Germany’s 10-year government bond yield fell 0.5 basis points to -0.345%
“The outperformance of U.S. Treasuries, which has taken 30y spreads over Bunds to the lowest level this year, underscores the U.S. impulses are more relevant for the market direction ahead of next week’s FOMC meeting,” Commerzbank analysts said.
Meanwhile, euro zone break-evens cooled off a bit with a key market gauge of euro zone inflation expectations at 1.7282% , after hitting its highest level since mid-2015 at 1.8207% on Monday, in a sign that investor perceptions over the direction of future inflation are shifting.
“With the subdued data tone unlikely to reverse quickly with supply chain constraints lingering while demand impulses are fading, we suggest trading the range just below -0.3% in 10y Bund yields,” they added.

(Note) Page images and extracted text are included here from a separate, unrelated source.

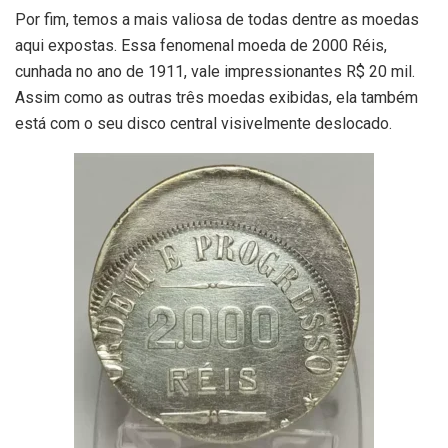
Por fim, temos a mais valiosa de todas dentre as moedas
aqui expostas. Essa fenomenal moeda de 2000 Réis,
cunhada no ano de 1911, vale impressionantes R$ 20 mil.
Assim como as outras três moedas exibidas, ela também
está com o seu disco central visivelmente deslocado.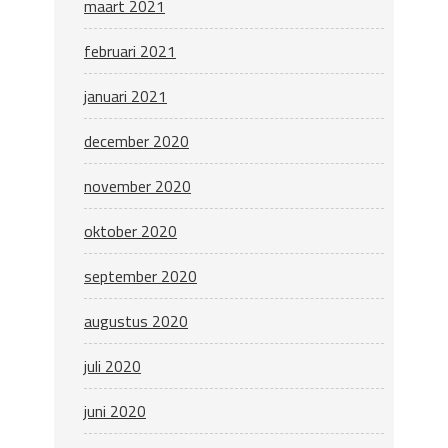
maart 2021
februari 2021
januari 2021
december 2020
november 2020
oktober 2020
september 2020
augustus 2020
juli 2020
juni 2020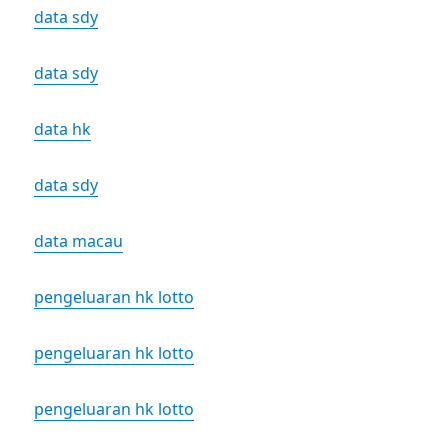
data sdy
data sdy
data hk
data sdy
data macau
pengeluaran hk lotto
pengeluaran hk lotto
pengeluaran hk lotto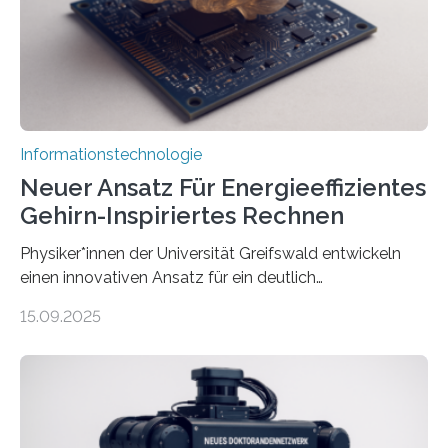
Animation, bei der Stimme, Körperbewegung, Gestik
und Mimik im Einklang sind…
Informationstechnologie
Neuer Ansatz Für Energieeffizientes
Gehirn-Inspiriertes Rechnen
Physiker*innen der Universität Greifswald entwickeln
einen innovativen Ansatz für ein deutlich
energieeffizienteres Arbeiten von Computern. Ihr
15.09.2025
Lösungsweg ist inspiriert vom menschlichen Gehirn. Die
rasante Entwicklung der Künstlichen Intelligenz (KI)
stellt die heutige Computertechnik vor
Herausforderungen. Herkömmliche Silizium-
Prozessoren stoßen an ihre Grenzen: Sie verbrauchen
viel Energie, die Speicher- und Verarbeitungseinheiten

Data showing that euro zone industrial production was stronger than expected in July did not trigger any price action on government bonds.
“We see euro zone yields range-bound before the ECB’s December policy meeting with the central bank dovish stance offsetting rising inflation expectations,” Lauréline Renaud-Chatelain, fixed income strategist at Pictet Wealth Management, said. “We believe that just a big surprise in inflation data can change this scenario.”
“Besides, we don’t expect much price action on government bonds ahead of the German elections,” she added.
Germany’s federal election is too close to call as the number of still undecided voters hit a record high.
Some analysts forecast a more expansionary fiscal policy in Germany and Europe if, as expected, the Greens form part of the new government.
The ECB’s Pablo Hernandez de Cos reiterated the inflation increase in the euro zone is mainly temporary.